» **Activity**: Among the records below, find the line that has "Thicker Stainless Steel Tube"; from there, give the lines again exactly, and stop after the line that has "rack. In the".
□ □ □ □
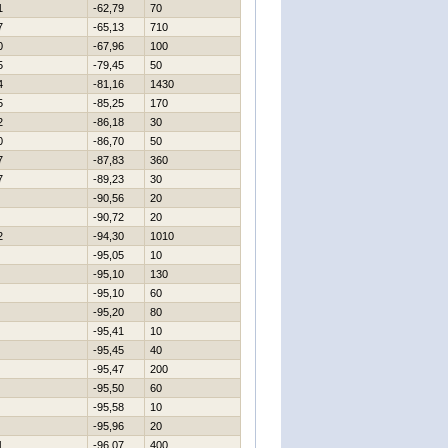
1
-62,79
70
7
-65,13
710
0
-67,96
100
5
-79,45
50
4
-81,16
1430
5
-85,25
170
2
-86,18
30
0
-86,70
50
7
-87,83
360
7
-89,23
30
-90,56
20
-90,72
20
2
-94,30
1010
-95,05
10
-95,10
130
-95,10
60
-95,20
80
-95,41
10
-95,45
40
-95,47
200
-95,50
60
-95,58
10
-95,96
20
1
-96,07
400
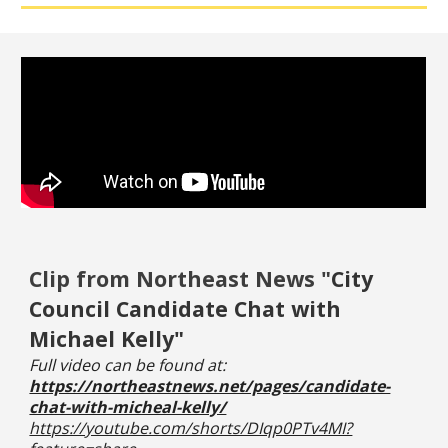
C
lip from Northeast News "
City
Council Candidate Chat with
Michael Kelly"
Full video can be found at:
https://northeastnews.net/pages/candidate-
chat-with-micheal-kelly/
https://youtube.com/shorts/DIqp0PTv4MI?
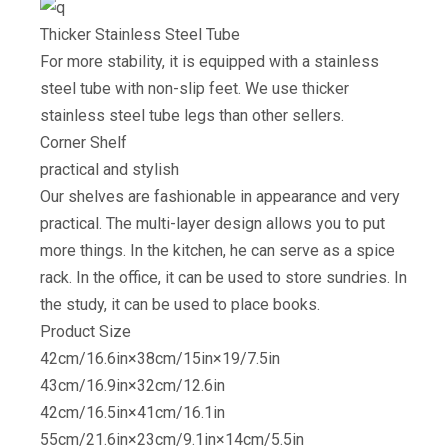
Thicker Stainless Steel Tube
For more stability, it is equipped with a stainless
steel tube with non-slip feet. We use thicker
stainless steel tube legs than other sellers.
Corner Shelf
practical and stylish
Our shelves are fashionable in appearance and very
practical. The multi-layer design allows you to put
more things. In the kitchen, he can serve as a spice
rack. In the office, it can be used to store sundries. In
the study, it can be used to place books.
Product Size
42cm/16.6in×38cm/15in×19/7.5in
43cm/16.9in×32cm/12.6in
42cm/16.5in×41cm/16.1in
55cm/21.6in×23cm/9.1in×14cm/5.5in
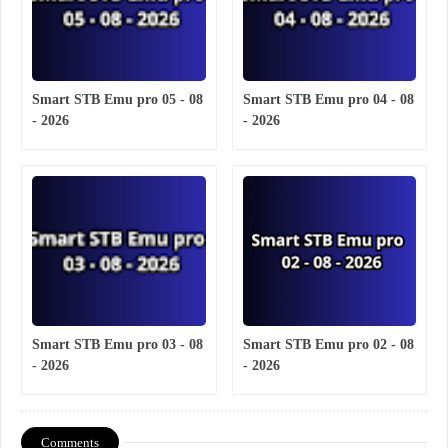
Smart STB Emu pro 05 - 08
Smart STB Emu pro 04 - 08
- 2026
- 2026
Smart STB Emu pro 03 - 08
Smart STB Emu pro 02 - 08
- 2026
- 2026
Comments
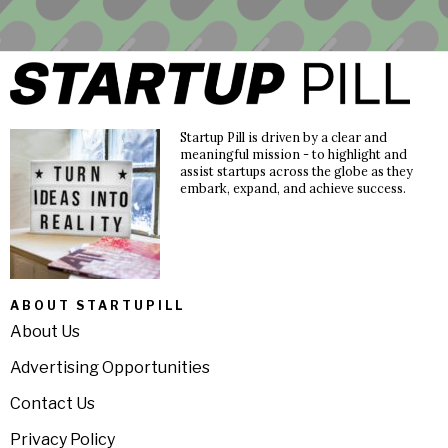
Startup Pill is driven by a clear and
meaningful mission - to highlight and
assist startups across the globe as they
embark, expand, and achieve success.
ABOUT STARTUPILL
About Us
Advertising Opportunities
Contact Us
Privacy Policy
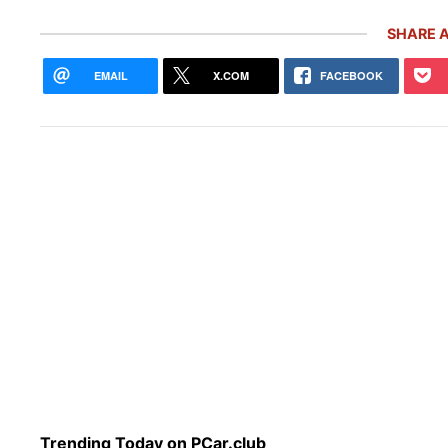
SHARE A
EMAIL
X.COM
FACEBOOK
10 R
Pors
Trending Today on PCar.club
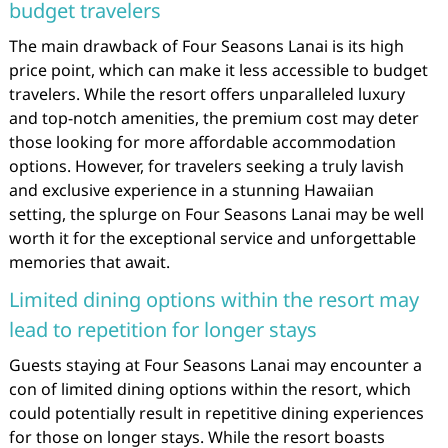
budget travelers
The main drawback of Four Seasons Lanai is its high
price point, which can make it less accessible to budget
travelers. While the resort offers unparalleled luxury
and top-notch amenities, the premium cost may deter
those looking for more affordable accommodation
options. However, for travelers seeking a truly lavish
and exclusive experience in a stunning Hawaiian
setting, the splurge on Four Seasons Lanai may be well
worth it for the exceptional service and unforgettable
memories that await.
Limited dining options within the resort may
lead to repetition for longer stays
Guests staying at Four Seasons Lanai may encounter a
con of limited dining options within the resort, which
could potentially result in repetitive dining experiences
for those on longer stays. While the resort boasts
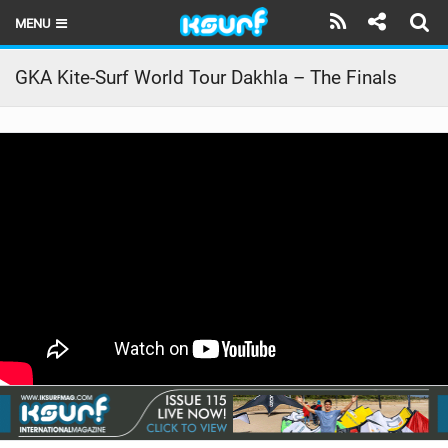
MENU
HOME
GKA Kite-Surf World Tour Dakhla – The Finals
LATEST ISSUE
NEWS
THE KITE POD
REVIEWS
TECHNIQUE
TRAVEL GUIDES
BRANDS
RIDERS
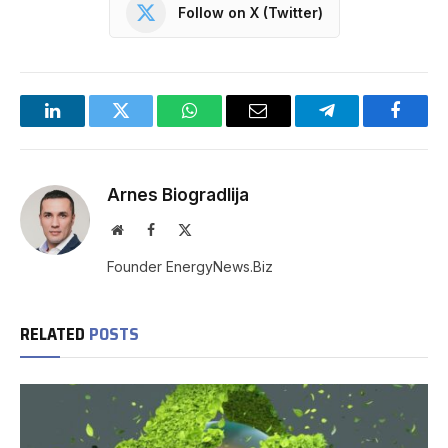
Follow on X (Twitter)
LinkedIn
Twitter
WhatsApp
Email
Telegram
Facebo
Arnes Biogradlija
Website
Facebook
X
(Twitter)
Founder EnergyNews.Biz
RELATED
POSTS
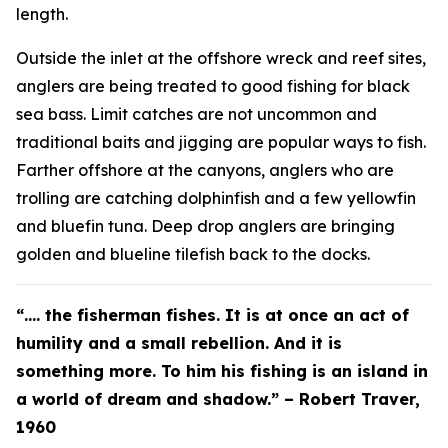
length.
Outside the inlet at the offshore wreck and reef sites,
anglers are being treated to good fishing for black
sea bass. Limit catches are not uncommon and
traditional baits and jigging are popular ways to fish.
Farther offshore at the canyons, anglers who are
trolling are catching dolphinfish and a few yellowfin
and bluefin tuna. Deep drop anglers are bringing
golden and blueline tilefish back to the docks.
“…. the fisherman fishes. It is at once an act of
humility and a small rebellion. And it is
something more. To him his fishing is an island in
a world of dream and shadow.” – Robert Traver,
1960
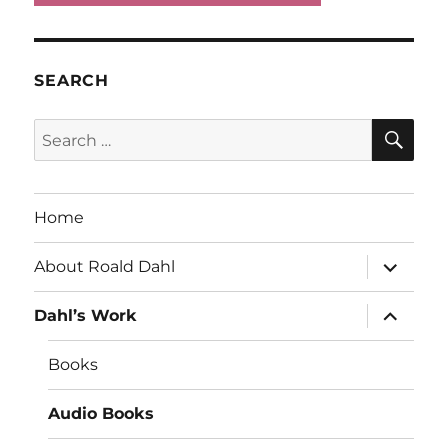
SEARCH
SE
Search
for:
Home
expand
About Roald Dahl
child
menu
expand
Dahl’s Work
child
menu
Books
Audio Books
□ □ □ □
» **Solution to this task**:
Thicker Stainless Steel Tube
For more stability, it is equipped with a stainless
steel tube with non-slip feet. We use thicker
stainless steel tube legs than other sellers.
Corner Shelf
practical and stylish
Our shelves are fashionable in appearance and very
practical. The multi-layer design allows you to put
more things. In the kitchen, he can serve as a spice
rack. In the office, it can be used to store sundries. In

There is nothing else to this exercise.